* [HOW TO COMPLETE THIS TASK] Only the lines of the data below from the one with "ބުއިން ހުއްޓާލަން ޖެހޭ" through the one with "އްކޮށް ގެއްލިގެންދާކަން އެނގެނީ" are wanted. Repeat them exactly.

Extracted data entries
*** Begin section ***

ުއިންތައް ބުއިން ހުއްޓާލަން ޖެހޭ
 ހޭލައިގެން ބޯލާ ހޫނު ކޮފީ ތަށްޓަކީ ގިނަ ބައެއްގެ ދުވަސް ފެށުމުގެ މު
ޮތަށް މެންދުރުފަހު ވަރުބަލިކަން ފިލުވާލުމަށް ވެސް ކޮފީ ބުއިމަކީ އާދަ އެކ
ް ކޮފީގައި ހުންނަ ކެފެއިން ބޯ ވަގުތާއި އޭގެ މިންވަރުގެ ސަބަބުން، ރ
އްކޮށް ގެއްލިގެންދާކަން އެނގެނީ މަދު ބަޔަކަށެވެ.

*** End section ***
*** Begin section ***

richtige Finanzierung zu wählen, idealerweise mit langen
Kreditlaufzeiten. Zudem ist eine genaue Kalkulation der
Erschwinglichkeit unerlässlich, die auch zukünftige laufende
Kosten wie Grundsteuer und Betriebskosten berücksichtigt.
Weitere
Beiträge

*** End section ***

* [EXPECTED ANSWER]
ުއިންތައް ބުއިން ހުއްޓާލަން ޖެހޭ
 ހޭލައިގެން ބޯލާ ހޫނު ކޮފީ ތަށްޓަކީ ގިނަ ބައެއްގެ ދުވަސް ފެށުމުގެ މު
ޮތަށް މެންދުރުފަހު ވަރުބަލިކަން ފިލުވާލުމަށް ވެސް ކޮފީ ބުއިމަކީ އާދަ އެކ
ް ކޮފީގައި ހުންނަ ކެފެއިން ބޯ ވަގުތާއި އޭގެ މިންވަރުގެ ސަބަބުން، ރ
އްކޮށް ގެއްލިގެންދާކަން އެނގެނީ މަދު ބަޔަކަށެވެ.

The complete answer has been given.